1. Start with an arbitrary instantiation consistent with the evidence.
2. Sample one variable at a time, conditioned on all the rest, but keep evidence fixed.
3. Keep repeating this for a long time.
❖ Property: in the limit of repeating this infinitely many times the resulting sample is coming from the correct distribution
❖ Rationale: both upstream and downstream variables condition on evidence.
❖ In contrast: likelihood weighting only conditions on upstream evidence, and hence weights obtained in likelihood weighting can sometimes be very small. Sum of weights over all samples is indicative of how many “effective” samples were obtained, so want high weight.
Example: P( S | +r)
❖ Step 1: Fix evidence ❖ R=+r
❖ Steps 3: Repeat
❖ Choose a non-evidence variable X
❖ Resample X from P( X | all other variables)

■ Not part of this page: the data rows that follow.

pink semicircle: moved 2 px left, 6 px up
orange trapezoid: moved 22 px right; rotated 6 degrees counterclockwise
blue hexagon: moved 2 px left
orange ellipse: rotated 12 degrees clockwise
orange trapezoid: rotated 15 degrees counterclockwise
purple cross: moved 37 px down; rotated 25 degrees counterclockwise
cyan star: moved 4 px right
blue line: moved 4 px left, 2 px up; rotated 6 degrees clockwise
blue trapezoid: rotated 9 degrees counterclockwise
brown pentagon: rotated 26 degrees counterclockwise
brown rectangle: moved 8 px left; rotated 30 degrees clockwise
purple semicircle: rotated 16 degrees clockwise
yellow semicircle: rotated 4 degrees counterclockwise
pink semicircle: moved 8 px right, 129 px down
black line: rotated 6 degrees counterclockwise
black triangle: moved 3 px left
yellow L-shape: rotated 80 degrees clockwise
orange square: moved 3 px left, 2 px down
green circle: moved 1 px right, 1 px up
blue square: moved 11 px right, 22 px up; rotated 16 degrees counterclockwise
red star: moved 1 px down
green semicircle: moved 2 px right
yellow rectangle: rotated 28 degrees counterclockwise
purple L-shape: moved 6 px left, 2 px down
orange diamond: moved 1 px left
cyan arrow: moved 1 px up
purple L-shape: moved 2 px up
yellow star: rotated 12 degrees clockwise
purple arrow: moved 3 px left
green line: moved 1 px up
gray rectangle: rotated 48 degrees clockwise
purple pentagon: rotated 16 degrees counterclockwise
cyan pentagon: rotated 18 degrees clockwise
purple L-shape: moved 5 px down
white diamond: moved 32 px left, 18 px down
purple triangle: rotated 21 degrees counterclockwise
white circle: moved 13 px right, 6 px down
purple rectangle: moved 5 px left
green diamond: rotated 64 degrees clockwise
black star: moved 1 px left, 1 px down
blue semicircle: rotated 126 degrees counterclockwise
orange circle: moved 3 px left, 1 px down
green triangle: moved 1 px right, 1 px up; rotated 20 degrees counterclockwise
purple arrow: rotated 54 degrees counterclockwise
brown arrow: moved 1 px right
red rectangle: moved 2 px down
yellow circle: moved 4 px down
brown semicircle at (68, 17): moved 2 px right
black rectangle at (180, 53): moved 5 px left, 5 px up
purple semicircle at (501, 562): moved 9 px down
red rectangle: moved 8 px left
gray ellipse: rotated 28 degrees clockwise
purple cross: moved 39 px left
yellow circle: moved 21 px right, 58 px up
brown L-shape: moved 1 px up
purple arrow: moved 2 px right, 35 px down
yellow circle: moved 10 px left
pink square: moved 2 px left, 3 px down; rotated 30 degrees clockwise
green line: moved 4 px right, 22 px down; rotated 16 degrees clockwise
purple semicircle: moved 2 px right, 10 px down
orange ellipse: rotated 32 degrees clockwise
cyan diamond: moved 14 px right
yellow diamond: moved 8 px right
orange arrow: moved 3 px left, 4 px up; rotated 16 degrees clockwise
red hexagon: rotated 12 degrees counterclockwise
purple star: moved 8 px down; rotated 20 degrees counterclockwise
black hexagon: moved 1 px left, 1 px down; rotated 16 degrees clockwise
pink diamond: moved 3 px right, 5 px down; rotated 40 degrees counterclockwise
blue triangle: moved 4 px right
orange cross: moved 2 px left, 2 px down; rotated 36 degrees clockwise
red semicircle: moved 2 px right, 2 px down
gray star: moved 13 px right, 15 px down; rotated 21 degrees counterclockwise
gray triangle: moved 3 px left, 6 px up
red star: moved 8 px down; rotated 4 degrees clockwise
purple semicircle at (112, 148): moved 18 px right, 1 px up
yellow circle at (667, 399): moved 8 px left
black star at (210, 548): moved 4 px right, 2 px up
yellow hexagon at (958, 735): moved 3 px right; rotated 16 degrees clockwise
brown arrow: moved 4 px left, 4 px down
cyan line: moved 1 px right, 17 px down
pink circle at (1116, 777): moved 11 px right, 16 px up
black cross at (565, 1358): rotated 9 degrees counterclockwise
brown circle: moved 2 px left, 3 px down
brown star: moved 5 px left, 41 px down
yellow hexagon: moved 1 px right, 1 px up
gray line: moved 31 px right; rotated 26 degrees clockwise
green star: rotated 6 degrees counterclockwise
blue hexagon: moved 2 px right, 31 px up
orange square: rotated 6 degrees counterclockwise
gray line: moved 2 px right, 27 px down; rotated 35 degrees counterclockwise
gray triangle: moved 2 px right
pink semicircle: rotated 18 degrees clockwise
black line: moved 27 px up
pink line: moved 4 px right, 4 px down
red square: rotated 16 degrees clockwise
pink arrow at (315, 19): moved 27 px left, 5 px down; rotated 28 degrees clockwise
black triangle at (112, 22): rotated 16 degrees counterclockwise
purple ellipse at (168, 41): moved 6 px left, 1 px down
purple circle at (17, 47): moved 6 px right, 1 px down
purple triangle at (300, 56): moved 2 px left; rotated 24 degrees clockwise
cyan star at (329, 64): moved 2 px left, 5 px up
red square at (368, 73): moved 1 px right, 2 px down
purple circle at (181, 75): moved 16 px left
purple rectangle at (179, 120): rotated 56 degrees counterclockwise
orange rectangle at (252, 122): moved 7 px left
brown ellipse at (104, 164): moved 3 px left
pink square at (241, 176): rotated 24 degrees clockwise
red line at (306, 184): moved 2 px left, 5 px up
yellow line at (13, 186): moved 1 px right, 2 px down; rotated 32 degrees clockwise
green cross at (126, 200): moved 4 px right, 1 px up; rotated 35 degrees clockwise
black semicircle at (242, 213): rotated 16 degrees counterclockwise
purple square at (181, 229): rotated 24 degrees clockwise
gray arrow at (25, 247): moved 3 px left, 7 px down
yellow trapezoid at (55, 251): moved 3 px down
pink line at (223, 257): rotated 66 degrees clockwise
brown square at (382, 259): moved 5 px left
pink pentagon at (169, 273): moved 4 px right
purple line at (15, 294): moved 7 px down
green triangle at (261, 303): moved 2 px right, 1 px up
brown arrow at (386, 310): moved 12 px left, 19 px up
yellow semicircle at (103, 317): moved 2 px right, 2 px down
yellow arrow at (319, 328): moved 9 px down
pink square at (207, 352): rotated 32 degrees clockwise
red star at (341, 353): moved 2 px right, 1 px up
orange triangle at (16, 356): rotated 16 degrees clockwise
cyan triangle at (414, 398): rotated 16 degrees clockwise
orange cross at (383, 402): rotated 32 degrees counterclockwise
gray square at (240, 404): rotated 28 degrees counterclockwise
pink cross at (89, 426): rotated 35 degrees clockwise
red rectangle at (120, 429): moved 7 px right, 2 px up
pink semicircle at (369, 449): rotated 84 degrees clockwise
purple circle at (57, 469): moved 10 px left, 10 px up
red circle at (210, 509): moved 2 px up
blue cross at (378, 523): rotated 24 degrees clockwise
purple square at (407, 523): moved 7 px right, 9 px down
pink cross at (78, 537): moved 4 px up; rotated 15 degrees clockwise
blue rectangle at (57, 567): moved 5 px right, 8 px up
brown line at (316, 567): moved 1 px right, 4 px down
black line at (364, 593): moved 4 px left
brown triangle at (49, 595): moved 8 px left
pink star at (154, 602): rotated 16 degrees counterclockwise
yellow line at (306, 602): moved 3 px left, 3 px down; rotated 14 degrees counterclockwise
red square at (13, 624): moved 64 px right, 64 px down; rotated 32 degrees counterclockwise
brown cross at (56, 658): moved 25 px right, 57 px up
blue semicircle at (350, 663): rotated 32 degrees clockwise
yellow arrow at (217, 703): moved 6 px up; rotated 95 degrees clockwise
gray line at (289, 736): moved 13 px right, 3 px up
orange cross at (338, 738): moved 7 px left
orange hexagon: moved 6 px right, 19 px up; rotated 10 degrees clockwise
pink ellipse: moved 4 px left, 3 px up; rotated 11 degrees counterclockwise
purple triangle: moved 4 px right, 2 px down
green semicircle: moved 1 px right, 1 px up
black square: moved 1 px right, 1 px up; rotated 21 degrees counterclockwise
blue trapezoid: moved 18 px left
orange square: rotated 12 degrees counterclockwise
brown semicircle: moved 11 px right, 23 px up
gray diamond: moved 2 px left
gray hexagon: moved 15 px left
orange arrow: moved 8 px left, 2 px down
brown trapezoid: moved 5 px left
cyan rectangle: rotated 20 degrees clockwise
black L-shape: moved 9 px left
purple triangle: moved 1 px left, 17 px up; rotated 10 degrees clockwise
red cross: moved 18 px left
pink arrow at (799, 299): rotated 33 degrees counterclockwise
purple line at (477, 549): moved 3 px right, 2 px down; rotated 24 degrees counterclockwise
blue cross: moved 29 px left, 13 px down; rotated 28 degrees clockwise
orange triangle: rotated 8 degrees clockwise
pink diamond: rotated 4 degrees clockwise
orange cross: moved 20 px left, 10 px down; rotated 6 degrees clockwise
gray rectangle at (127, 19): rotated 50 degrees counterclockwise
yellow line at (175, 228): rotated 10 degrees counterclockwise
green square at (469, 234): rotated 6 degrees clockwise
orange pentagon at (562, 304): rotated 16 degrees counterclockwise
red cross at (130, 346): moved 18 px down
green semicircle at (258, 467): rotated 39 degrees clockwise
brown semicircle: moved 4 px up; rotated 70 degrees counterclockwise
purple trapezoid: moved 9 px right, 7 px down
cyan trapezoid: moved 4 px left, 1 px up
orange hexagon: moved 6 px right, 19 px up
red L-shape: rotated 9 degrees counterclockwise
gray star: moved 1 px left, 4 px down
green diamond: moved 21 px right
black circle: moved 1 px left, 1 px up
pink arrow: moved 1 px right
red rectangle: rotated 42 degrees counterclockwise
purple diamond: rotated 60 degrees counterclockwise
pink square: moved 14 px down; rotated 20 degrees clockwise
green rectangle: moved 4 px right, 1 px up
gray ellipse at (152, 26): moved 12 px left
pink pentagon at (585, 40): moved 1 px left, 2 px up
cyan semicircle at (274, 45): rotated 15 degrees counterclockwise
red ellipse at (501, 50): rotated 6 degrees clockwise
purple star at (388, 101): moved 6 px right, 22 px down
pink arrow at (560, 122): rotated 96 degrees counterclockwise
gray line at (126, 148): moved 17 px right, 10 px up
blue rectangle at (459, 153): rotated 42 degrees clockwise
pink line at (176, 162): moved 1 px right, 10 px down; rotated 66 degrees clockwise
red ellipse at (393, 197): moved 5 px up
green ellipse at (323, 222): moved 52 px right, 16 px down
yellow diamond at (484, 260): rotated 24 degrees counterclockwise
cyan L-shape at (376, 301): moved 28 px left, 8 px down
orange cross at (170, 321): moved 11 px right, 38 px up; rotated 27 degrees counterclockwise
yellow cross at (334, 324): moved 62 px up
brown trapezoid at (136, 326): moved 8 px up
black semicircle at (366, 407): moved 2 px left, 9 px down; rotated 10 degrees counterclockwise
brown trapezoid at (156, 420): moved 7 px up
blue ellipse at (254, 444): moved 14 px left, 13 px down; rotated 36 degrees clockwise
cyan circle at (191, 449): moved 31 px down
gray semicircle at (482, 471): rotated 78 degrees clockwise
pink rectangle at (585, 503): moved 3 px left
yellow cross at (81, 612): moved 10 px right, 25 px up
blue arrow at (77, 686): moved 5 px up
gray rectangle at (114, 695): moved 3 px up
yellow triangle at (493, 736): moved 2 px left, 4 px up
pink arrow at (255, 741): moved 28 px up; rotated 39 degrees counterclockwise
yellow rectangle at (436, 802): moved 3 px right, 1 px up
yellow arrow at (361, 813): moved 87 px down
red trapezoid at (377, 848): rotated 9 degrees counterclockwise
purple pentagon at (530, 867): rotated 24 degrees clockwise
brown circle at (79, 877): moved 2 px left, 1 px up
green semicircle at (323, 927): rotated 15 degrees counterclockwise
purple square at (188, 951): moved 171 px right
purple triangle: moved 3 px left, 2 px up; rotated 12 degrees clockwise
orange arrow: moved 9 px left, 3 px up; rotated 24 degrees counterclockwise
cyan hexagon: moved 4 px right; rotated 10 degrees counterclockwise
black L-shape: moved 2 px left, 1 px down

S +r S +r S +r S +r S +r S +r WWWWWW
Step 2: Initialize other variables C
❖ Randomly S +r
Example: P( S | +r)
Steps 3: Repeat
❖ Choose a non-evidence variable X
❖ Resample X from P( X | all other variables)
Keep only the last sample from each iteration:
S +r S +r S +r WWW
S +r S +r S +r WWW
S +r S +r S +r WWW
S +r S +r WW
S +r S +r WW
S +r S +r WW
Efficient Resampling of One Variable
Sample from P(S | +c, +r, -w)
Many things cancel out – only CPTs with S remain!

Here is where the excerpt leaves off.